So, someone shared the following pic on Facebook:
Some things are a red rag to a bull. I replied:
Um, Jacqui Lambie has been out of parliament since 2016, but more importantly, this is a stupid idea. Perhaps run it past the ADF? They may not be all that keen on an influx of 100,000+ youth to house and train! (Spoiler: they hate this idea. ADF is very selective about who they take.)
Unemployment is rarely personal failure. We all know people who don’t want to work, but the overwhelming majority do, and cannot find it. This country has over 750,000 unemployed and around 150,000 advertised jobs. You can’t tell me they’re all dole bludgers. That scale of wasted labour is just hopeless economic management.
They replied:
This post is not claiming unemployment as person failure? And what she said a number of years ago isn’t the issue. The idea of requiring unemployed youth to do military service (army reserves could be an option) could give this demographic, experiences and better equip them for their future and help them develop. (It would also get them away from technology long enough to learn to think for themselves, and develop their brains, decision making, self discipline etc). If you work with people on Youth allowance/Newstart it gives you a perspective that political statistics don’t!
All well and good, but there is a cost to implementing such a programme that needs to be considered. It’s asinine to expect that the ADF (or Reserves) can just accommodate this number of people without provision of resources. And why on earth would ADF want to deal with 100K youth who want a real job, and simply are not army material? It’s just not in anybody’s best interest. EXCEPT THOSE WHO VIEW UNEMPLOYMENT AS PERSONAL FAILURE and wish to make that state even more unpleasant than it already is, based on the misguided idea that you can penalise people into jobs.
There are plenty of useful things that people who don’t have a job could be paid to do that don’t involve military service.
There is a cost involved in any case! I believe it is in the countries interest to have the younger generation resourced to be productive members of society. If they aren’t then the future generations will were the consequences. I can’t speak for the ADF as I am not qualified to do that.
Like any large scale change it would be wise to do it in increments, not all at once ?
As we are discussing this, I need to clarify, I do not see unemployment as a personal failure (you don’t have to yell).
If there are plenty of useful things that people could be paid to do, were would the money come from to pay them?
To answer your second question “where would the money come from?” first, it comes from the same place all money comes from. The federal government authorises the spending and Treasury instructs the RBA to increase the numbers in various people’s accounts. Money is the one thing the federal government can never run out of, any more than Coles could run out of Fly-Buys. Of course they could issue too much, but they can also issue not enough, and both scenarios create problems: too much creates inflation, too little creates unemployment.
But to your main question, consider that the unemployed are already on the federal payroll. Instead of paying them a pittance to do nothing, we would be far better off paying them a decent wage to do something useful. There’s no shortage of worthwhile things that could be done to improve our communities: things that no private business will do because there’s no profit in it.

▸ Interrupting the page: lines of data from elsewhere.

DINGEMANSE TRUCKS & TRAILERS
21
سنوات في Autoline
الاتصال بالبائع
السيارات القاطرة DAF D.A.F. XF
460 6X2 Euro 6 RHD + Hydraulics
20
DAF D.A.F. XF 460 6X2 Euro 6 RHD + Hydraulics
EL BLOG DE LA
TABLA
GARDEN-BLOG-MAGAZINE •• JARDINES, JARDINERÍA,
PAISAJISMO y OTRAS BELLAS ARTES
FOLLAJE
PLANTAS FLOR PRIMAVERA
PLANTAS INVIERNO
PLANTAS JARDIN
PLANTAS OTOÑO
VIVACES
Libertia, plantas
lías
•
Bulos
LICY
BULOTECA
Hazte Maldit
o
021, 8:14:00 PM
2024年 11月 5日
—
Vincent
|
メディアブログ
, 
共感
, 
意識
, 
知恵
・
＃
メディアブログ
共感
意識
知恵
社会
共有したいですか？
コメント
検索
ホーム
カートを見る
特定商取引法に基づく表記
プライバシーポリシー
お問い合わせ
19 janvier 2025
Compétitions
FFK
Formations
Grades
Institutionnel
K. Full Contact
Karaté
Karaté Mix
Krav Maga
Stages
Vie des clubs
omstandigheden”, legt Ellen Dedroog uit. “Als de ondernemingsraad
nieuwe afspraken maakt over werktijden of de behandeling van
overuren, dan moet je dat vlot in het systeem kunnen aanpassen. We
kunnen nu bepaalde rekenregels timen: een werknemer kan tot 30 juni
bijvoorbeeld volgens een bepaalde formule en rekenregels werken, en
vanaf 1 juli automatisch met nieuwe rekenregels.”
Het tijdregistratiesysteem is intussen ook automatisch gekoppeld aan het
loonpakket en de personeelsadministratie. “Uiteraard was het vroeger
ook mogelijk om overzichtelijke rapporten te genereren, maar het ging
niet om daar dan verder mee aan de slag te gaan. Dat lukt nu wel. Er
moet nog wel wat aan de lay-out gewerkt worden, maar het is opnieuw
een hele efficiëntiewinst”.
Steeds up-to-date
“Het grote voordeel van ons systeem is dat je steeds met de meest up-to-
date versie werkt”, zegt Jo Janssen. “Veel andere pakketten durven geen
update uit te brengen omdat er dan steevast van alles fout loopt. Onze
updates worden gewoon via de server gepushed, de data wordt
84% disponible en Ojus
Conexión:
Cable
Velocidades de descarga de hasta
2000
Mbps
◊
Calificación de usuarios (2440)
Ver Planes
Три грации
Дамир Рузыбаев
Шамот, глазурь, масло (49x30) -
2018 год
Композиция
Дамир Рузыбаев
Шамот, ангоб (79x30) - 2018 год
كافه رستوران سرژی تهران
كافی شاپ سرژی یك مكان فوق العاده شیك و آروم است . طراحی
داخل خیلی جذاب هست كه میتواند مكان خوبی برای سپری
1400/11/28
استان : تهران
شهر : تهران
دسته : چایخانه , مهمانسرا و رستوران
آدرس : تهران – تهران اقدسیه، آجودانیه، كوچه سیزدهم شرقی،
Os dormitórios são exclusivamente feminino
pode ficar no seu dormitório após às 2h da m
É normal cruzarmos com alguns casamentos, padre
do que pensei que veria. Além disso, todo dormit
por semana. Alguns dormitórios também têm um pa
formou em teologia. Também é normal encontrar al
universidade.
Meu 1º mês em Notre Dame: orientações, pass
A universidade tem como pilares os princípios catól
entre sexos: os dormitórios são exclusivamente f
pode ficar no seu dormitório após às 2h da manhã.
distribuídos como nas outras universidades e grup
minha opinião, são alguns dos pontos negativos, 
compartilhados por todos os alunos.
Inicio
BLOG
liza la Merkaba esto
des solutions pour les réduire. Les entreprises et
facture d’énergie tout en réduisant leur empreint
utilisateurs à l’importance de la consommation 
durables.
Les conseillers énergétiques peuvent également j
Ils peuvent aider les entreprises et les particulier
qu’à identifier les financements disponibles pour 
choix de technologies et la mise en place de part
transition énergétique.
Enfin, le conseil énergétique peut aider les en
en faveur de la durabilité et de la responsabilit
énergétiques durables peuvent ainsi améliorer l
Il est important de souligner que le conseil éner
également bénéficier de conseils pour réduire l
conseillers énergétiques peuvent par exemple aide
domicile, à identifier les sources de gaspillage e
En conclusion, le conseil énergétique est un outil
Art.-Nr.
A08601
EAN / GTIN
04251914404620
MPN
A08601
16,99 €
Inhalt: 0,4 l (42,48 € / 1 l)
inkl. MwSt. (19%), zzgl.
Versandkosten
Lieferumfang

Imagine if you went to the Mayor of Dubbo and said, “if you had a standing army of people willing and ready to work and the federal government would pay them $20/hour on your behalf, what could you do to improve the Dubbo community?” I daresay it wouldn’t take long to come up with ideas. Obvious ones are land care, aged care, child care, but there are plenty more community programmes and other services that we can provide each other.

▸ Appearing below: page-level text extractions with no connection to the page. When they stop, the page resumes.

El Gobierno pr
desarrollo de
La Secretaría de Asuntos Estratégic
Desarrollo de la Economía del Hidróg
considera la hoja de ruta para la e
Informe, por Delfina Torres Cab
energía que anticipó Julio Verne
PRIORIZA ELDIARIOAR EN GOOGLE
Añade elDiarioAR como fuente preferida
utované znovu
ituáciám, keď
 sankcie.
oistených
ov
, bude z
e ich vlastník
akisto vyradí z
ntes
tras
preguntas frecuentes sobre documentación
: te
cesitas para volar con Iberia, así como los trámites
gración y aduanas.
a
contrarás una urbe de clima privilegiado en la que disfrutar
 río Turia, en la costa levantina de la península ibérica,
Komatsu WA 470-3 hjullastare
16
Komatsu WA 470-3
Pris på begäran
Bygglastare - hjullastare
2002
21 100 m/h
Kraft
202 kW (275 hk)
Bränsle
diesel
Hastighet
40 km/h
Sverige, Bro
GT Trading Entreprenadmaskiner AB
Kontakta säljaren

Anyone who truly wants to work will take that offer and be found work that suits them and allows them to use or develop their skills. Anyone who truly wants to be a layabout still has the choice to do that too. You’d soon see how many people really want to be layabouts.

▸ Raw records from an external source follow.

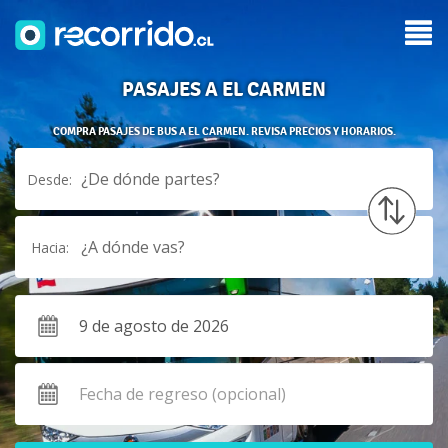
PASAJES A EL CARMEN
COMPRA PASAJES DE BUS A EL CARMEN. REVISA PRECIOS Y HORARIOS.
¿De dónde partes?
Desde:
¿A dónde vas?
Hacia: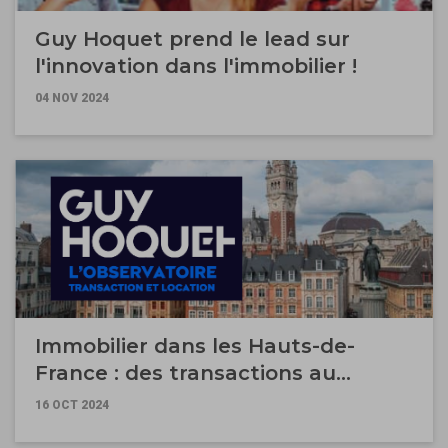
Guy Hoquet prend le lead sur
l'innovation dans l'immobilier !
04 NOV 2024
Immobilier dans les Hauts-de-
France : des transactions au
ralenti, des locations sous haute
16 OCT 2024
tension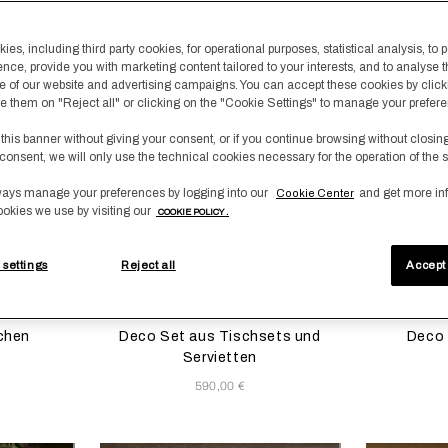
uptinhaltsbereich der Seite wider
es, including third party cookies, for operational purposes, statistical analysis, to 
Neuankömmlinge
Neuankömm
ence, provide you with marketing content tailored to your interests, and to analyse 
 of our website and advertising campaigns. You can accept these cookies by click
fuse them on "Reject all" or clicking on the "Cookie Settings" to manage your prefer
 this banner without giving your consent, or if you continue browsing without closin
consent, we will only use the technical cookies necessary for the operation of the s
ays manage your preferences by logging into our
and get more in
Cookie Center
ookies we use by visiting our
COOKIE POLICY .
 settings
Reject all
Accept 
tualisiert das Produktbild
s
Die Auswahl der Farbe aktualisiert das Produktbild
Available Colors
Die Auswahl 
Availab
re
erra
PineForest-
PineForest-
Tan
White
chen
Deco Set aus Tischsets und
Deco 
Servietten
590,00 €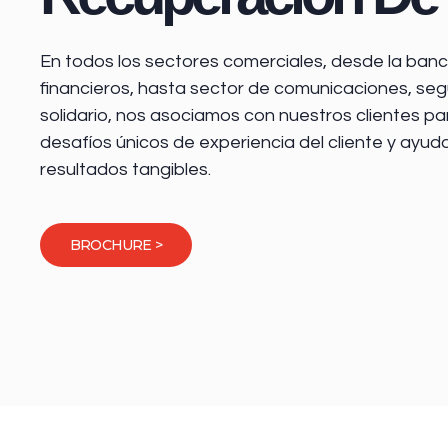
En todos los sectores comerciales, desde la
banca
financieros
, hasta sector de comunicaciones, seg
solidario, nos asociamos con nuestros clientes pa
desafíos únicos de experiencia del cliente y ayud
resultados tangibles.
BROCHURE >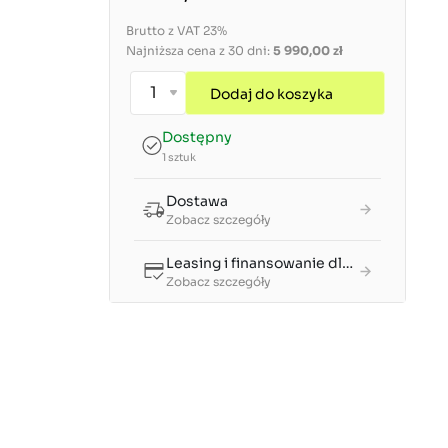
Brutto z VAT 23%
Najniższa cena z 30 dni:
5 990,00 zł
Dodaj do koszyka
Dostępny
1 sztuk
Dostawa
Zobacz szczegóły
Leasing i finansowanie dla firm
Zobacz szczegóły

All these people now earning a decent wage have the opportunity to participate in the economy, spending those wages (which in turn becomes the wages of others), paying taxes etc. That increased demand for goods and services leads to more private sector employment opportunities, which draws people out of this Job Guarantee programme again.
This is not something I’ve dreamt up, by the way. It’s been developed, researched and costed over several decades, by serious economists. Yes, paying people who want to work and cannot find private sector employment will cost the government money, but so does paying unemployment benefits, and so does dealing with the results of poverty: crime, malnutrition, domestic violence, alcohol and drug dependence, homelessness and so on.
I’ll finish with this last point. How many people leave rural and regional areas for the big cities in search of work, by necessity and not by choice? Instead of talking about forcing migrants to come to regional areas, what if the federal government offered paid work to regional locals who want it?
If you’re interested I can post some links to more material on these ideas.
Such as: A Job is the Best Form of Welfare, by Joe Zabar, the deputy CEO of Catholic Social Service of Australia.
Hang on a minute. The term ‘printing money’ should be avoided: it refers to fiscal operations that applied under a gold standard, where the size of the economy was constrained by the amount of gold the government held (or the currency your currency was pegged to). These days all money is printed.
The laws of supply and demand suggest that prices increase if demand is greater than supply, and vice versa. But defining the demand for money itself is not that straightforward, is it? It’s not easy to conceive a situation where the demand for money is less than the available supply.
Furthermore, assuming businesses can adopt a monopolist position and just charge more for the same thing is not valid. Unmet demand leads to greater supply, as new businesses enter the market, and existing ones ramp up production to take advantage. If widgets are profitable, selling more widgets = more profit. Indeed, increased production can lead to lower per-unit cost of production.
Increasing the amount of money increases the aggregate spending capacity. That will increase aggregate demand, and increased production will follow. That leads to more employment, as firms need more workers to make more stuff.
It’s a virtuous cycle, until you run out of the fixed resources, be they raw materials or labour. That’s when you get inflation: when there’s no more idle labour and production to be put into service, and any further injection of cash into the economy will lead to too many dollars chasing too few goods. So whilst adding $200-$400BN to the net financial assets of the economy is not endlessly sustainable, the progressive nature of income taxes will attenuate that spending and drain a significant portion away again.
All that said, I don’t agree with the UBI concept. But for entirely different reasons, and this post is long enough already.